Parsi or Zoroastrian Festivals
Zoroastrianism is the Persian religion, which is based on scripture called Zend Avesta. Zarathushtra is the founder of this religion; hence it is also called Zarathustra religion. Historically, Zoroastrianism is known as the world’s oldest religion and began in the 6th century BC.
By the seventh century AD, the Persian Empire had lost its archaic splendor and power from Iran. When the Arabs won a decisive victory over it, in order to protect their religion, many Zoroastrians escaped through the sea and took refuge on the west coast of India. Here they were called 'Parsis' (Persian apostles). Today, there are only between 125 and 1.5 lakh Zoroastrians in the world. More than half of these are in India.
The Sanskrit meaning of word Parsi is 'One who give alms.' Zoroastrian religion stands on three pillars; 'Good Thoughts, Good Words, and Good Deeds.' Fire, water, and air have the holy place in their religion as Parsis believe that natural elements fire, water, and air are pure elements.
The Parsi community also celebrates some religious festivals as other communities in the world. However, Parsis celebrate their festivals with full devotion and zeal in a very simplistic and austere manner without any pomp. Parsis festivals can be divided into three categories - Seasonal festivals, Monthly festivals, and Annual festivals, which are celebrated on a particular day according to the Zoroastrian calendar. Here is the list of Parsi Festivals:
Jamshed-e-Navroz, also known as Nowruz or Navroz, is one of the most important festivals of Parsis. Nowruz is the Persian New Year, which symbolizes rejuvenation and rebirth. Mainly commemorated by Iranians worldwide, It is a celebration of nature's love.
Khordad Sal is a significant festival of people who believe in the Parsi religion as it marks the birth anniversary of Zoroaster. The festival is celebrated by Parsis all over the world, especially in India, as more than half of the population of Parsi community is residing in India.

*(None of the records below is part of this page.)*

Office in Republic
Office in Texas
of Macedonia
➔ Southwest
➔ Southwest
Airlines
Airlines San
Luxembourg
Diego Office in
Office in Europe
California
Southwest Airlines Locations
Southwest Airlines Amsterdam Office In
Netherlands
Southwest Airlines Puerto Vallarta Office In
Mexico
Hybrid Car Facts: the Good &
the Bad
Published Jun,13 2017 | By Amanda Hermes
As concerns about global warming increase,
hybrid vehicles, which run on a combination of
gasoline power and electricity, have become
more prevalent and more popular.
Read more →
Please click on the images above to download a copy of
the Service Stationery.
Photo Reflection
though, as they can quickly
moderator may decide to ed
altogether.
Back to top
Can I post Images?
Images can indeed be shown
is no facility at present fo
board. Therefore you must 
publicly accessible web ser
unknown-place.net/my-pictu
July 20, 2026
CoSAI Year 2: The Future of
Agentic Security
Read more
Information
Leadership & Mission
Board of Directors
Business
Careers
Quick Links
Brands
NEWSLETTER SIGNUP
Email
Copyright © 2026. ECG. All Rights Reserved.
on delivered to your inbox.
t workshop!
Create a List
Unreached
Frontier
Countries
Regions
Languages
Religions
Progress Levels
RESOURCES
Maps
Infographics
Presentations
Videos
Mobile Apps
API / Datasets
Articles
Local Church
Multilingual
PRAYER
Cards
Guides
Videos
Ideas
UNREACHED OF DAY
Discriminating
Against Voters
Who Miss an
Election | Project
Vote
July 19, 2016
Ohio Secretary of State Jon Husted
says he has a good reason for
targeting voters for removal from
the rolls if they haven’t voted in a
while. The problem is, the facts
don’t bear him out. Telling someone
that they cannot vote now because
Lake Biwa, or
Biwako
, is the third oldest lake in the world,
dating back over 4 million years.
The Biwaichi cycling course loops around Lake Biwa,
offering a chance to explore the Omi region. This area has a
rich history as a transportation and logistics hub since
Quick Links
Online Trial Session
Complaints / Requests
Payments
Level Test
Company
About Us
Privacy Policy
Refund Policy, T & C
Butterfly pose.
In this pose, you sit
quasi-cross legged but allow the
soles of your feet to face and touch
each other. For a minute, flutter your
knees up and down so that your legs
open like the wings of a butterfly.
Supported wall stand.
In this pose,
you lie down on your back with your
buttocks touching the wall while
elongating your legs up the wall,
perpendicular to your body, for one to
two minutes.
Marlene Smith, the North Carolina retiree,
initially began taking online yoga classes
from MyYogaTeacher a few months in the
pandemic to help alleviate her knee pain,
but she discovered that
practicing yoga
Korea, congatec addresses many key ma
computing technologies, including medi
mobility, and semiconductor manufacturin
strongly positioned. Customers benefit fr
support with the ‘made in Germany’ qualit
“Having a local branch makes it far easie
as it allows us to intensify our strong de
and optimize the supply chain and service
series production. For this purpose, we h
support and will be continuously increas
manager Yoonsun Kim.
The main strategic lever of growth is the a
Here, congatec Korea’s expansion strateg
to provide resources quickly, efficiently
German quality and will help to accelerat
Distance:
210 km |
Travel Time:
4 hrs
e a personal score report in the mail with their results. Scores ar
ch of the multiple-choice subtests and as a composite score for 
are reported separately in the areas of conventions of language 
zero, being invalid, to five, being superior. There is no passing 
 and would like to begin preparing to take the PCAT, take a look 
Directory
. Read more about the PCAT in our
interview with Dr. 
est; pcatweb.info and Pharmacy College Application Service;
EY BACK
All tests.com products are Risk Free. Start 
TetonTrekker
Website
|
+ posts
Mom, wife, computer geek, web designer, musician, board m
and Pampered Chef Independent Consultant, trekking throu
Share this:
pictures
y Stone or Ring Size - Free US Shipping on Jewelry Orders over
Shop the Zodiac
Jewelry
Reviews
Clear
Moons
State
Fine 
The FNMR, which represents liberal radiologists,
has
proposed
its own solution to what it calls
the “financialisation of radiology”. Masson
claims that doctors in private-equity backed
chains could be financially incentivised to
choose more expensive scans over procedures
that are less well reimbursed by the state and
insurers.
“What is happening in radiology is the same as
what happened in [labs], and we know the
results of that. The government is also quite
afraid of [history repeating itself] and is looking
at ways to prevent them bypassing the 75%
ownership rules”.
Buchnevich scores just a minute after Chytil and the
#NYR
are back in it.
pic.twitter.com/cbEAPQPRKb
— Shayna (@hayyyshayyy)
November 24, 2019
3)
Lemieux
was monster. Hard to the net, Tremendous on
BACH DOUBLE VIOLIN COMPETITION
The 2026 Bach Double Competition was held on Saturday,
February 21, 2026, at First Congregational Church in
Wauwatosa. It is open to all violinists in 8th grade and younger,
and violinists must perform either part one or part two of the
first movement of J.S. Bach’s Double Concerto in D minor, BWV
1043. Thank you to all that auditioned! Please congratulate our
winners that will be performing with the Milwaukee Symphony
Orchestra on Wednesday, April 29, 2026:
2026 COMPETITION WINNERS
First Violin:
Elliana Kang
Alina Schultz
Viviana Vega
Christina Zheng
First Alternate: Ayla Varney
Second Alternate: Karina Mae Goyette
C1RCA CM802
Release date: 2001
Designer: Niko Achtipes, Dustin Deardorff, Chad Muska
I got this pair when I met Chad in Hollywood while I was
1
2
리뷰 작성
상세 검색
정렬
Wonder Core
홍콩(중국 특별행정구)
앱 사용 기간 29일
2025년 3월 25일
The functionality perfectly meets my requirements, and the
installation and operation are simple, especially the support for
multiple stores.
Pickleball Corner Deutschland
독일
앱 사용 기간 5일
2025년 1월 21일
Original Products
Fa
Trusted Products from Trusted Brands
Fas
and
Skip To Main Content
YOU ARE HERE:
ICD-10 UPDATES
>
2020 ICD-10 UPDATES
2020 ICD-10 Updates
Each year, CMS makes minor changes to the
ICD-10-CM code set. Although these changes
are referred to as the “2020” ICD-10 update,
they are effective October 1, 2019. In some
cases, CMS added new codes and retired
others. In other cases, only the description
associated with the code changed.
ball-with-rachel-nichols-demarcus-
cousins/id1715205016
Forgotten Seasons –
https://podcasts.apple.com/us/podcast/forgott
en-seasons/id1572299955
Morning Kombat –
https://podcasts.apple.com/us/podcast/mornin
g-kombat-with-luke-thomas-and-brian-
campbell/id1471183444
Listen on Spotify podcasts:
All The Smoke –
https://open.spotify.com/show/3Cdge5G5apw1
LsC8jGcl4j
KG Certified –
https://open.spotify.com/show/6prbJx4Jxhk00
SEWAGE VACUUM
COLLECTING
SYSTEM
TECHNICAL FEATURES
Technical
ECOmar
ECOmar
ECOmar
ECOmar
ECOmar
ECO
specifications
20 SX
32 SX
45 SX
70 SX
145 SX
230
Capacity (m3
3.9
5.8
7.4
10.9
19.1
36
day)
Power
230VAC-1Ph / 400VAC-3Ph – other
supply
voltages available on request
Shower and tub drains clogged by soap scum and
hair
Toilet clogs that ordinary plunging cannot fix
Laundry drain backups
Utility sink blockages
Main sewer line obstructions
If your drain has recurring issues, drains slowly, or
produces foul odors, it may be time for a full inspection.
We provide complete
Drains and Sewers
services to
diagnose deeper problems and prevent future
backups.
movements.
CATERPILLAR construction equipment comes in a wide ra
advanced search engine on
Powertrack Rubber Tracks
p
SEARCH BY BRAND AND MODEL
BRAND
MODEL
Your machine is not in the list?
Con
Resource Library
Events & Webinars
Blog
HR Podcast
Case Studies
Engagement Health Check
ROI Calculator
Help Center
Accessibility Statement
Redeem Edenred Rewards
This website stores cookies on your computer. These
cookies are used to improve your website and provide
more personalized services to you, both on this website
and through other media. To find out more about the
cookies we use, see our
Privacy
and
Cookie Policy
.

Khordad Sal is observed with great happiness and devotion on the 6th day of the Parsi month, which comes around August/September.
Zarthost No-Deeso or Zartosht No-Diso is an important day for mourning day in Zoroastrianism. The day signifies the death anniversary of the Prophet Zoroaster. People believing in the Parsi religion offer prayers and visit fire temples to give them respect and honor.
Gahambars called the seasonal festival occur six times annually. These days are observed by the Zoroastrians to commemorate the six universal creations of God and reaffirm the sanctity of God's creation. The six Gahambars are:
Maidyozarem Gahambar: Mid-spring festival, falls in April or May each year.
Maid Yaoi-Shema Gahambar: Midsummer festivals, which comes in June or July each year.
Paitishahema Gahambar: Falls in September every year, Harvest time festival.
Ayathrem Gahambar: Herding time festival, occurs in October.
Maidyarem Gahambar: Mid-year winter festival, falls in December or January.
Hamaspathmaidyem Gahambar: Mid path of all seasons or Soul festival, falls in March.
- PATETI FESTIVAL
Pateti festival is commemorated on the last day of the year as per the Persian calendar. This celebration marks the fresh and pure start of the new year while destroying all the misdeeds of the previous year in front of holy fire. After this ritual, everybody wishes each other 'Pateti Mubarak.'
Parsi is one of the closed communities who do not spill over the streets for their celebrations. Most of their festivals are observed within their homes, temples, and community centers. Even special events of life like birth, marriage, education, death are marked with elaborate rituals in Parsis.